Set down the lines below, exactly, starting at the one that contains "Words', which was received" and stopping at the last line, inclusive. Omit pictures.

········

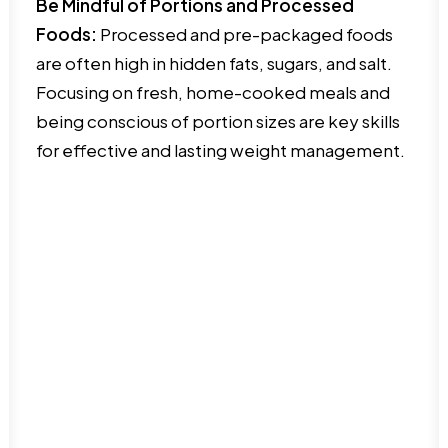
Be Mindful of Portions and Processed
Foods:
Processed and pre-packaged foods
are often high in hidden fats, sugars, and salt.
Focusing on fresh, home-cooked meals and
being conscious of portion sizes are key skills
for effective and lasting weight management.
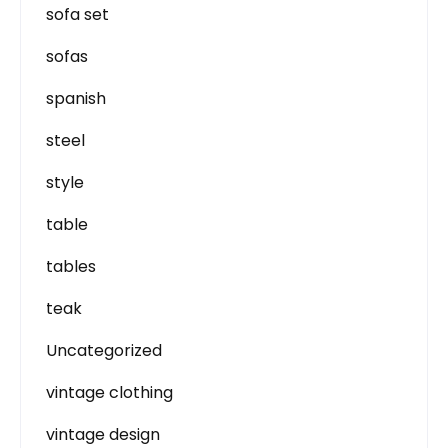
sofa set
sofas
spanish
steel
style
table
tables
teak
Uncategorized
vintage clothing
vintage design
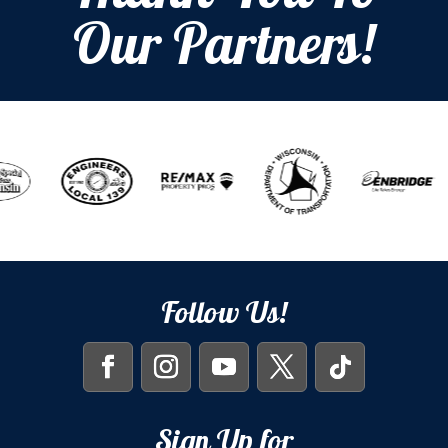
Our Partners!
Follow Us!
Sign Up for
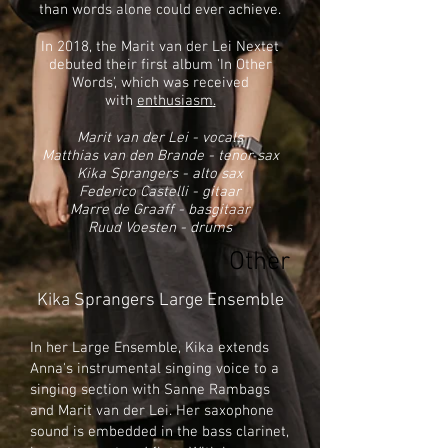
than words alone could ever achieve.
In 2018, the Marit van der Lei Nextet
debuted their first album 'In Other
Words', which was received
with
enthusiasm
.
Marit van der Lei - vocals
Matthias van den Brande - tenor sax
Kika Sprangers - alto sax
Federico Castelli - gitaar
Marre de Graaff - basgitaar
Ruud Voesten - drums
Other
Kika Sprangers Large Ensemble
In her Large Ensemble, Kika extends
Anna's instrumental singing voice to a
singing section with Sanne Rambags
and Marit van der Lei. Her saxophone
sound is embedded in the bass clarinet,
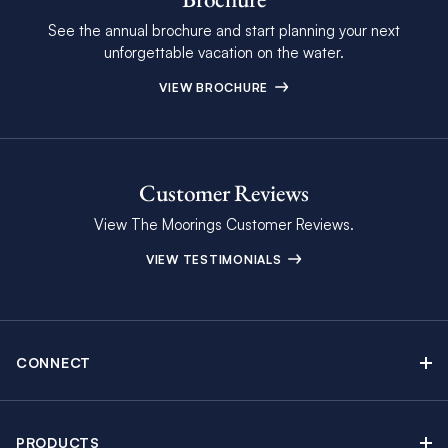
See the annual brochure and start planning your next
unforgettable vacation on the water.
VIEW BROCHURE
Customer Reviews
View The Moorings Customer Reviews.
VIEW TESTIMONIALS
CONNECT
Find Inspiring Blog Articles
Contact Us
PRODUCTS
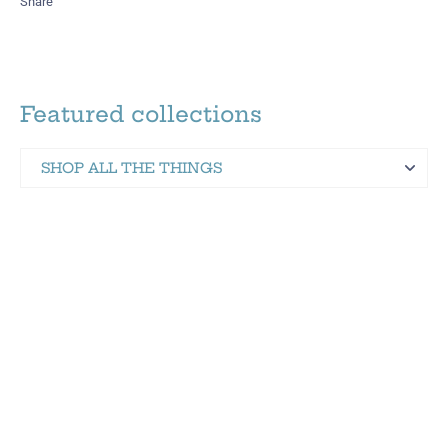
Share
Featured collections
SHOP ALL THE THINGS
Martinez Hometown Merch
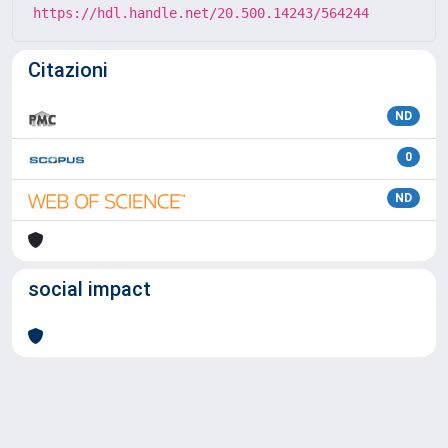
https://hdl.handle.net/20.500.14243/564244
Citazioni
ND
0
ND
social impact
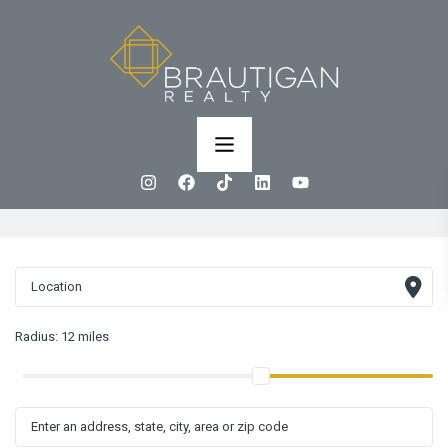
Radius:
12 miles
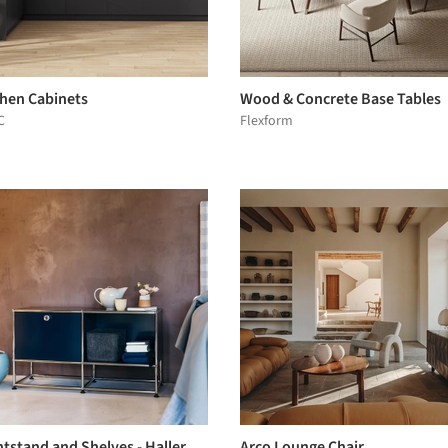
chen Cabinets
Wood & Concrete Base Tables
C
Flexform
tstand and Shelves - Haller
Arco Lounge Chair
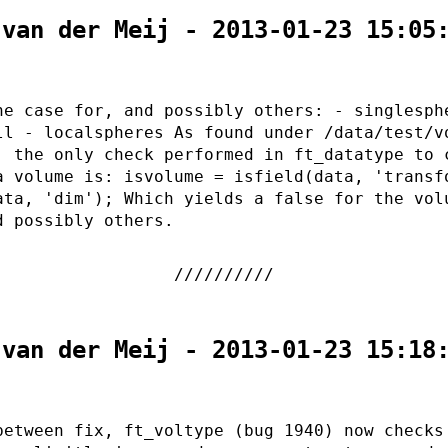
 van der Meij - 2013-01-23 15:05
he case for, and possibly others: - singlesph
ll - localspheres As found under /data/test/v
, the only check performed in ft_datatype to 
a volume is: isvolume = isfield(data, 'transf
ata, 'dim'); Which yields a false for the vol
d possibly others.
 van der Meij - 2013-01-23 15:18
between fix, ft_voltype (bug 1940) now checks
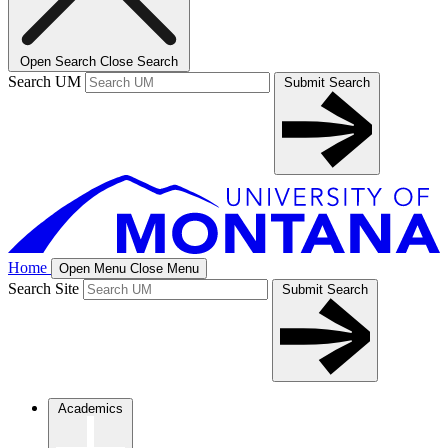
Open Search
Close Search
Search UM
Submit Search
Home
Open Menu
Close Menu
Search Site
Submit Search
Academics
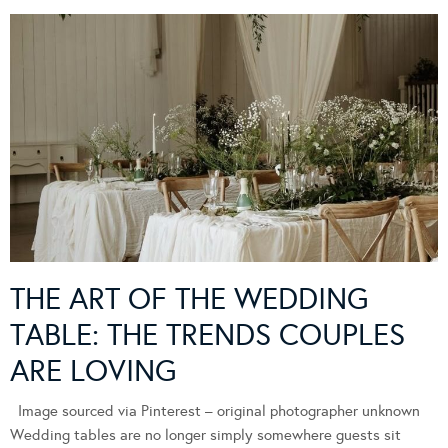
THE ART OF THE WEDDING
TABLE: THE TRENDS COUPLES
ARE LOVING
Image sourced via Pinterest – original photographer unknown
Wedding tables are no longer simply somewhere guests sit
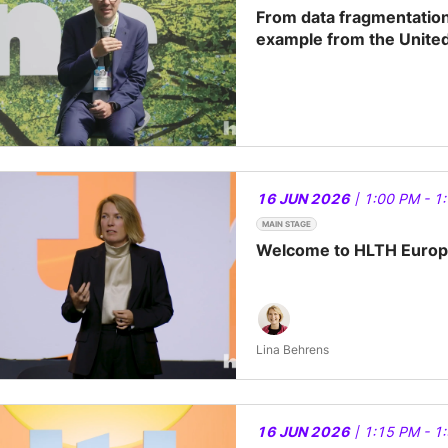
From data fragmentation 
example from the Unite
16 JUN 2026
| 1:00 PM - 1
MAIN STAGE
Welcome to HLTH Europe
Lina Behrens
16 JUN 2026
| 1:15 PM - 1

········

REPLY TO THE TASK
Words', which was received
with
enthusiasm
.
Marit van der Lei - vocals
Matthias van den Brande - tenor sax
Kika Sprangers - alto sax
Federico Castelli - gitaar
Marre de Graaff - basgitaar
Ruud Voesten - drums
Other
Kika Sprangers Large Ensemble
In her Large Ensemble, Kika extends
Anna's instrumental singing voice to a
singing section with Sanne Rambags
and Marit van der Lei. Her saxophone
sound is embedded in the bass clarinet,
See the annual brochure and start planning your next
unforgettable vacation on the water.
VIEW BROCHURE
Customer Reviews
View The Moorings Customer Reviews.
VIEW TESTIMONIALS
CONNECT
Find Inspiring Blog Articles
Contact Us
PRODUCTS
Share
Featured collections
SHOP ALL THE THINGS
Martinez Hometown Merch
https://hdl.handle.net/20.500.14243/564244
Citazioni
ND
0
ND
social impact
Radius:
12 miles
chen Cabinets
Wood & Concrete Base Tables
C
Flexform
tstand and Shelves - Haller
Arco Lounge Chair
 van der Meij - 2013-01-23 15:05
he case for, and possibly others: - singlesph
ll - localspheres As found under /data/test/v
, the only check performed in ft_datatype to 
a volume is: isvolume = isfield(data, 'transf
ata, 'dim'); Which yields a false for the vol
d possibly others.
 van der Meij - 2013-01-23 15:18
between fix, ft_voltype (bug 1940) now checks
Open Search
Close Search
Search UM
Submit Search
Home
Open Menu
Close Menu
Search Site
Submit Search
Academics
THE ART OF THE WEDDING
TABLE: THE TRENDS COUPLES
ARE LOVING
Image sourced via Pinterest – original photographer unknown
Wedding tables are no longer simply somewhere guests sit
From data fragmentation 
example from the Unite
16 JUN 2026
| 1:00 PM - 1
MAIN STAGE
Welcome to HLTH Europe
Lina Behrens
16 JUN 2026
| 1:15 PM - 1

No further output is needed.